In all macular grid diameters, the mRNFL, GCL, and IPL thicknesses, except mRNFL in the 1 to 2 mm macular grid, were significantly thinner in patients with early glaucoma than in healthy subjects. The GCC and GCL in the 3 to 6 mm macular grid diameters were best able to discriminate between early glaucoma and normal groups. When including quadrant parameters in the 3 to 6 mm macular grid diameter, the temporal GCL had the largest areas under the curve of receiver operating characteristics (0.906).
Large macular grids have generally high discriminating power for the diagnosis of early glaucoma by SD-OCT. The GCL or GCC thickness in 3 to 6 mm macular grid could be useful for the identification of early glaucomatous structural loss.

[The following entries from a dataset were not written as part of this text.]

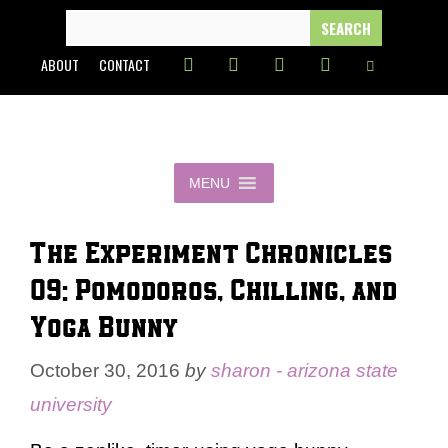
Skip
SEARCH
FOR:
to
ABOUT
CONTACT
content
MENU
The Experiment Chronicles
09: Pomodoros, Chilling, and
Yoga Bunny
October 30, 2016
by
sharon - arizona state
university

利用具有不同黄斑网格的光谱域光学相干断层扫描(SD-OCT)研究逐层分割的黄斑神经节细胞复合体(GCC)厚度在检测早期青光眼方面的诊断性能。
本研究纳入了62例早期开角型青光眼患者和70例健康受试者。使用具有自动分割功能的SD-OCT获取直径为“1、2和3毫米”;“1、2.22和3.45毫米”;以及“1、3和6毫米”的不同网格的黄斑扫描图像。在每个网格中测量黄斑视网膜神经纤维层(mRNFL)、神经节细胞层(GCL)、内网状层(IPL)、神经节细胞 - 内网状层(GCIPL:GCL + IPL)和GCC(RNFL + GCL + IPL)的单独厚度。采用受试者操作特征曲线下面积来比较它们的特异性诊断能力。
在所有黄斑网格直径中,除了1至2毫米黄斑网格中的mRNFL外,早期青光眼患者的mRNFL、GCL和IPL厚度均显著低于健康受试者。直径为3至6毫米的黄斑网格中的GCC和GCL最能区分早期青光眼组和正常组。当在直径为3至6毫米的黄斑网格中纳入象限参数时,颞侧GCL的受试者操作特征曲线下面积最大(0.906)。
大的黄斑网格通常对SD-OCT诊断早期青光眼具有较高的鉴别能力。3至6毫米黄斑网格中的GCL或GCC厚度可能有助于识别早期青光眼性结构损伤。